Speculators are fleeing the market and selling homes for virtually no profit, according to Nikolai Pehlivanov, director of investment company Green Life. Foros real estate agency said that some 50,000 holiday properties are for sale on Bulgaria's Black Sea coast.

'There is a major risk that the Bulgarian boom could turn into a serious bust. The property market bubble is threatening economic stability,' said Lars Christensen, head of emerging markets research at Denmark's Danske bank. RBC Capital Markets also puts Bulgaria on its vulnerable list along with Romania. Citibank also lists Bulgaria and Romania.

Turkey, an aspiring EU member, is experiencing similar problems to Bulgaria in terms of its property market being driven by large scale development in tourist and coastal locations.

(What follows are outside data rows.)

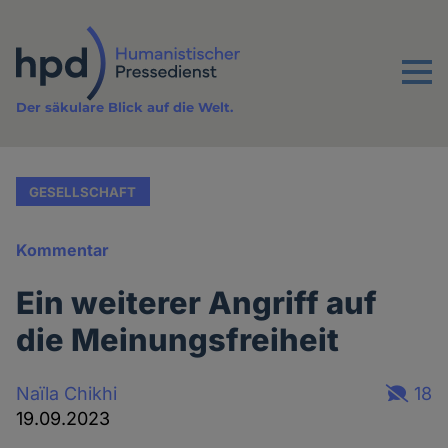
Direkt
zum
Inhalt
Menu
Der säkulare Blick auf die Welt.
GESELLSCHAFT
Kommentar
Ein weiterer Angriff auf
die Meinungsfreiheit
Naïla Chikhi
18
19.09.2023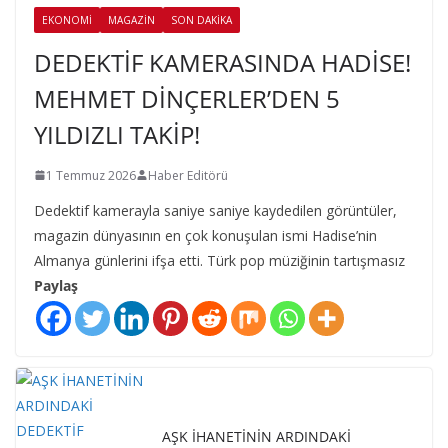
EKONOMI
MAGAZIN
SON DAKIKA
DEDEKTİF KAMERASINDA HADİSE!
MEHMET DİNÇERLER’DEN 5
YILDIZLI TAKİP!
1 Temmuz 2026
Haber Editörü
Dedektif kamerayla saniye saniye kaydedilen görüntüler,
magazin dünyasının en çok konuşulan ismi Hadise’nin
Almanya günlerini ifşa etti. Türk pop müziğinin tartışmasız
Paylaş
AŞK İHANETİNİN ARDINDAKİ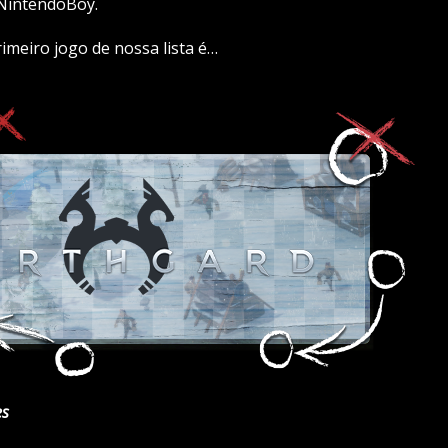
 NintendoBoy.
imeiro jogo de nossa lista é…
es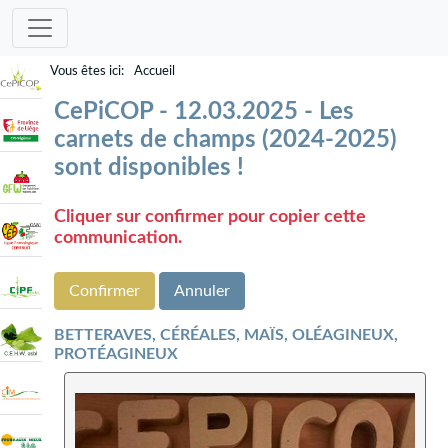
Accueil
CePiCOP - 12.03.2025 - Les
carnets de champs (2024-2025)
sont disponibles !
Cliquer sur confirmer pour copier cette
communication.
Confirmer
Annuler
BETTERAVES, CÉRÉALES, MAÏS, OLÉAGINEUX,
PROTÉAGINEUX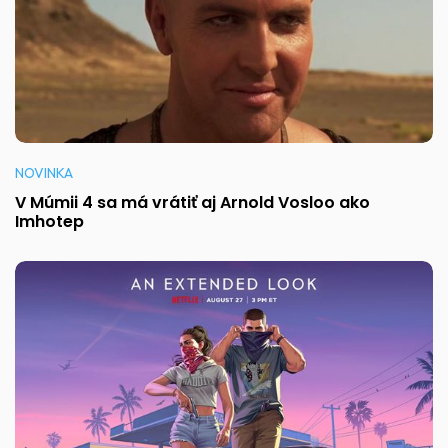
NOVINKA
V Múmii 4 sa má vrátiť aj Arnold Vosloo ako
Imhotep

'We have never liked holiday investment locations as they are characterised by agents on high commissions who have no incentive to create a secondary market,' said Property Secrets Bowan.

'The investor is left being unable to sell surrounded by even more new developments that create supply saturation. On top of this Turkey has some serious economic problems and extremely high interest rates. Like all tourist destinations we think it will be hit hard by the general economic downturn,' he added.

However Turkey's longer term outlook is described as 'strong', particularly its domestic driven property markets in places like Istanbul. 'Turkey's population is young and the country has EU ambitions. Just stay away from the coast,' added Bowman.